In an effort to prevent lefty Ryan Yarbrough from facing the righty-heavy top of the Angels’ lineup (Zack Cozart, Mike Trout, Justin Upton), Romo started Saturday’s game, pitching the first inning before giving way to Yarbrough in the second. Romo struck out the side, in fact. The Rays went on to win 5-3.

The Rays did it again on Sunday afternoon, starting Romo. This time, he got four outs before giving way to Matt Andriese. Romo walked two without giving up a hit while striking out three. The Angels managed to win 5-2 however.

Despite Sunday’s win, Cozart wasn’t a happy camper with the way the Rays used Romo. Via Fabian Ardaya of The Athletic, Cozart said, “It was weird … It’s bad for baseball, in my opinion … It’s spring training. That’s the best way to explain it.”

It’s difficult to see merit in Cozart’s argument. It’s not like the Rays were making excessive amounts of pitching changes; they used five on Saturday and four on Sunday. The games lasted three hours and three hours, 15 minutes, respectively. The average game time is exactly three hours so far this season. I’m having trouble wondering how else Cozart might mean the strategy is bad for baseball.

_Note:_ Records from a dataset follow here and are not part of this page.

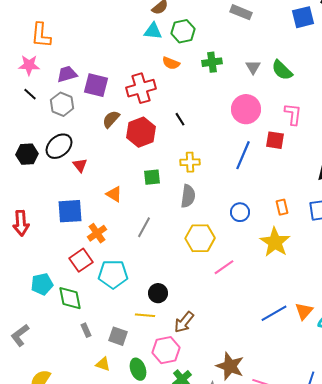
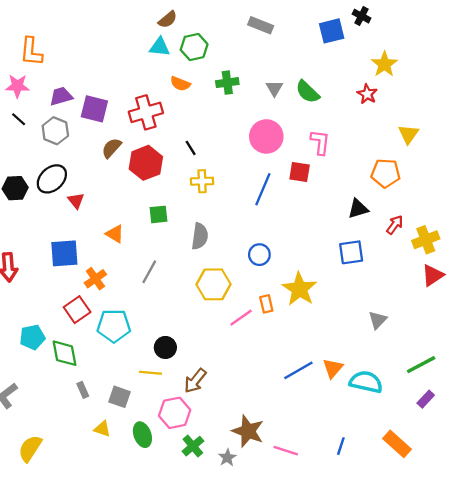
yellow cross: (190, 162) -> (202, 181), moved
orange rectangle: (282, 207) -> (266, 304), moved

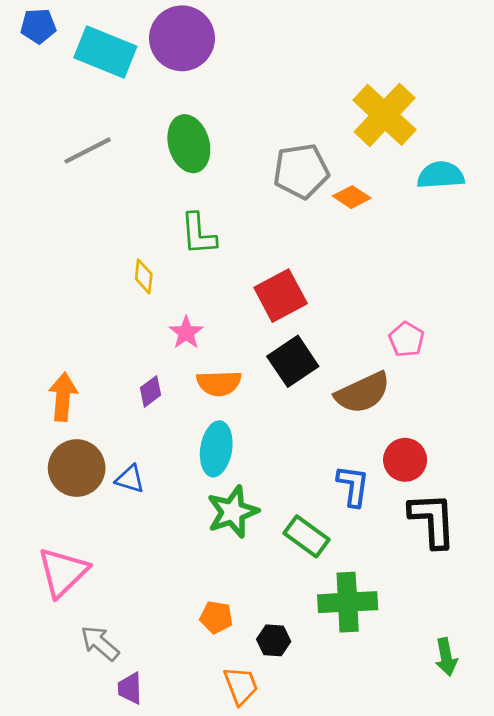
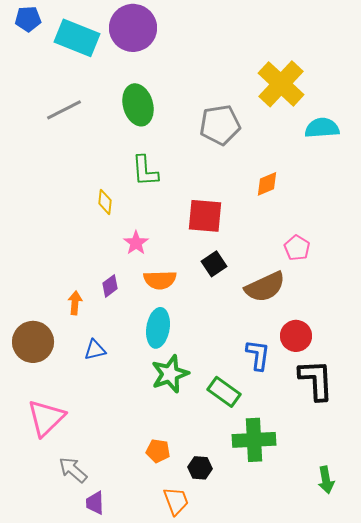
orange diamond: (352, 197) -> (267, 184), moved, turned -56
red square: (281, 296) -> (205, 216), turned 33
black square: (293, 361) -> (214, 264), size x0.7
orange arrow: (63, 397) -> (75, 303), moved, size x0.7
brown circle: (77, 468) -> (33, 342), moved
blue triangle: (130, 479) -> (95, 350), turned -30

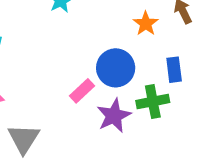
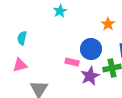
pink rectangle: (82, 91) -> (72, 62), turned 56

It seems like the real issue is that Cozart is afraid of the sport changing around him. The Rays, like most small market teams, have to find their edges in slight ways. The Rays aren’t doing this blindly; the strategy makes sense based on their opponents’ starting lineup. The idea of valuing on-base percentage was scoffed at. Shifting was scoffed at and now every team employs them to some degree. Who knows if starting a reliever for the first three or four outs will become a trend, but it’s shortsighted to write it off at first glance.